# dog has a "braid" down his back......



## Shauna (Dec 2, 2009)

My puppy is now 7 months old and over the last few months he's developed a fur pattern that looks like a braid going down his back, but from afar it looks like his spine is sticking out (even though it goes down his tail too).

I'm just trying to figure out if this is specific to any breed type. He was a rescue and as far as I can tell he's part lab and boxer and possibly pit bull. I just met someone recently whose dog has almost the same fur pattern (not as long as my dog's though) and her dog is part rhodesian, but she doesn't know what else.

Anyone have any ideas what breed, if it's breed specific, has this characteristic? 

TIA!


----------



## Locke (Nov 3, 2008)

sounds like the ridge on a rhodesian ridgeback.


----------



## luvsmymutt (Feb 22, 2010)

Locke said:


> sounds like the ridge on a rhodesian ridgeback.


My terrier mix has a similar pattern just on the top of his rump about 5-6 inchs long maybe? goes into his tail too. 

Very noticable when he raises his "hackels" (spelling?) at the dog park

I didn't think he had andy Rhody in him though but *shrug* could be I guess


----------



## 123fraggle (Feb 20, 2009)

Does he look anything like this?


----------



## Keechak (Aug 10, 2008)

The ridge on a rhodesian ridgeback is hair that grows UP towards the head in a straight line, this does not sound like a RR ridge to me. A RR's is not a "mohawk" it is not "hackles" it is not "wavy" and it doesn't go down the tail it starts at the withers and it stops at the croup.

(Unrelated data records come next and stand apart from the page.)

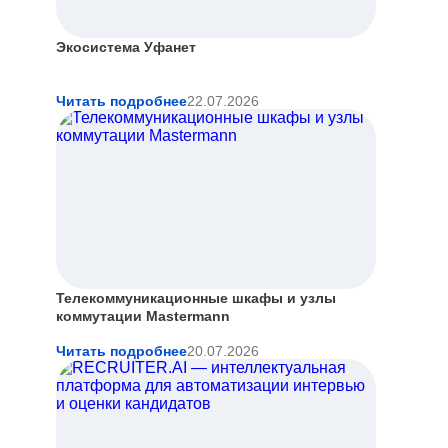
Экосистема Уфанет
Читать подробнее
22.07.2026
Телекоммуникационные шкафы и узлы
коммутации Mastermann
Читать подробнее
20.07.2026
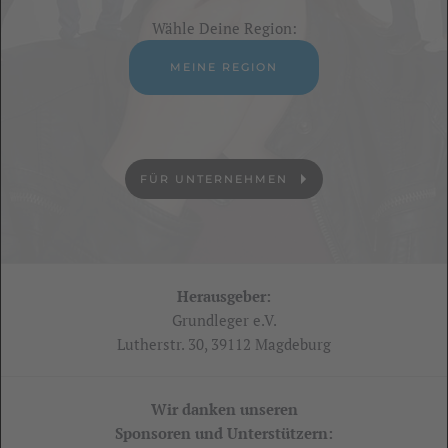
Wähle Deine Region:
MEINE REGION
FÜR UNTERNEHMEN
Herausgeber:
Grundleger e.V.
Lutherstr. 30, 39112 Magdeburg
Wir danken unseren
Sponsoren und Unterstützern:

This photo is taken with the camera resting on the dogs rear. notices how flat the ridge is and how the hair on the ridge is growing in the oposite direction as the hair on the sides of the body.


----------



## Shauna (Dec 2, 2009)

Ok, I did a little more research and typed in "zig zag" instead of "braid" which gave me some more info. From what I've read it's common in a lot of breeds. So I guess that's not going to help me in determining the exact breeds my dog is made up of.  It doesn't matter to me, I'm just curious.


----------



## luvsmymutt (Feb 22, 2010)

yes I guess I would say zig zag as well kind of /\/\/\/\ but sometimes they cross. I'll have to look it up too. I haven't seen another dog with it so I figured my guy was just different


----------



## Dingo? (May 10, 2011)

Old Post. Anyone know or has seen a dog like this?


----------



## nrs28 (May 6, 2013)

Curious if you have learned more about the braid? My dog, Boxer mix, has a braid too. It has been suggested that she resembles a ridge back but No ridge, just braiding.


----------



## Dingo? (May 10, 2011)

American Dingo also known as a Carolina Dog
My dog Max is 5 now and it is still visible 
with some mixed breeds it only shows in puppies.
Max is probably Dingo Pitbull and Cattledog
Post a photo of any similar dogs, please.


----------



## G.Putt (Nov 22, 2020)

Shauna said:


> My puppy is now 7 months old and over the last few months he's developed a fur pattern that looks like a braid going down his back, but from afar it looks like his spine is sticking out (even though it goes down his tail too).
> 
> I'm just trying to figure out if this is specific to any breed type. He was a rescue and as far as I can tell he's part lab and boxer and possibly pit bull. I just met someone recently whose dog has almost the same fur pattern (not as long as my dog's though) and her dog is part rhodesian, but she doesn't know what else.
> 
> ...


Our dog has this braided look on her tail as well. We don't know her breeding but we suspect Lab and maybe a wee bit of Pit Bull. Her legs are short in proportion to her length.


----------



## G.Putt (Nov 22, 2020)

123fraggle said:


> Does he look anything like this?


No. My dog's definitely looks brauded


----------